Van een weigering van de heer F. om de aangifte in behandeling te nemen is niet gebleken.
Voorts heeft verzoeker de verklaring die hij op 26 september 2002 op schrift heeft gesteld, niet aan de politie doen toekomen. Nu verzoeker deze verklaring, tot het moment dat hij zich tot de Nationale ombudsman wendde, niet aan de politie heeft toegestuurd, mist zijn klacht dat de politie deze aangifte niet in behandeling heeft willen nemen, feitelijke grondslag.
Al met al is de onderzochte gedraging op dit punt behoorlijk.

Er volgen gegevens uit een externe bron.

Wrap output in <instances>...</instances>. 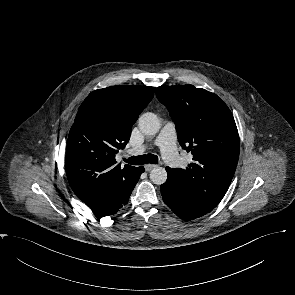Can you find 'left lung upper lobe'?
Here are the masks:
<instances>
[{
	"label": "left lung upper lobe",
	"instance_id": "obj_1",
	"mask_svg": "<svg viewBox=\"0 0 295 295\" xmlns=\"http://www.w3.org/2000/svg\"><path fill=\"white\" fill-rule=\"evenodd\" d=\"M158 100L172 117L183 149L193 162L167 172L199 209L210 212L226 194L239 158L233 115L214 93L193 85L160 86Z\"/></svg>",
	"mask_w": 295,
	"mask_h": 295
}]
</instances>
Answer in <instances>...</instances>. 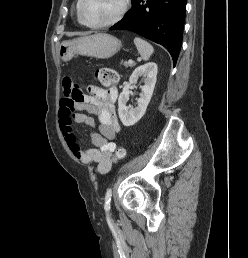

II. Ten aanzien van de aangifte wegens bedreiging op 30 oktober 2002
Bevindingen
1. Op 30 oktober 2002 heeft een tweede confrontatie plaatsgevonden tussen verzoeker en de heer M. met zijn hond. Bij deze confrontatie op hetzelfde veldje was ook de vrouw van M. aanwezig. Verzoeker heeft de heer M. gevraagd zijn hond aan te lijnen, waarna de vrouw van M. aan verzoeker heeft gevraagd waarom dat nodig was. Op het antwoord van verzoeker dat dit volgens de APV moest, heeft zij iets als "ach gut" gezegd, waarop verzoeker haar een scheldwoord heeft toegedicht. Hierop is de heer M. boos op verzoeker afgerend. De lezingen over wat er hierna is gebeurd verschillen. Volgens verzoeker heeft de heer M. met gebalde vuisten vechtbewegingen gemaakt, terwijl hij riep "kom maar op". Volgens M. heeft hij dit niet gedaan, maar heeft hij alleen staan wachten tot verzoeker een eerste slaande beweging zou maken. Toen dit uitbleef, heeft zijn vrouw hem bij verzoeker weggetrokken. Volgens de vrouw van M. ontstond er slechts een heftige woordenwisseling en is er geen fysiek geweld gebruikt.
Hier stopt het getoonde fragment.